## Exercise details
From the records below, please repeat exactly the line that has "worldview, from Jobling’s", the line that has "wrong, but I", and every line between them, and nothing else.

## Extracted entries
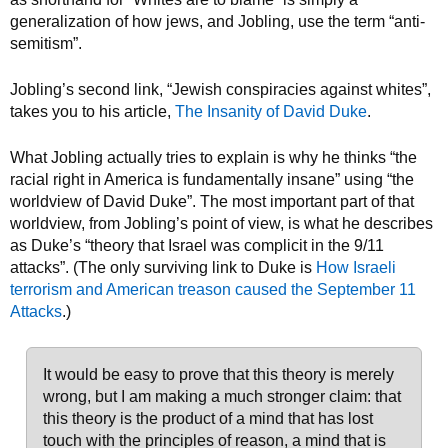
generalization of how jews, and Jobling, use the term “anti-
semitism”.
Jobling’s second link, “Jewish conspiracies against whites”,
takes you to his article,
The Insanity of David Duke
.
What Jobling actually tries to explain is why he thinks “the
racial right in America is fundamentally insane” using “the
worldview of David Duke”. The most important part of that
worldview, from Jobling’s point of view, is what he describes
as Duke’s “theory that Israel was complicit in the 9/11
attacks”. (The only surviving link to Duke is
How Israeli
terrorism and American treason caused the September 11
Attacks
.)
It would be easy to prove that this theory is merely
wrong, but I am making a much stronger claim: that
this theory is the product of a mind that has lost
touch with the principles of reason, a mind that is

## Response box
worldview, from Jobling’s point of view, is what he describes
as Duke’s “theory that Israel was complicit in the 9/11
attacks”. (The only surviving link to Duke is
How Israeli
terrorism and American treason caused the September 11
Attacks
.)
It would be easy to prove that this theory is merely
wrong, but I am making a much stronger claim: that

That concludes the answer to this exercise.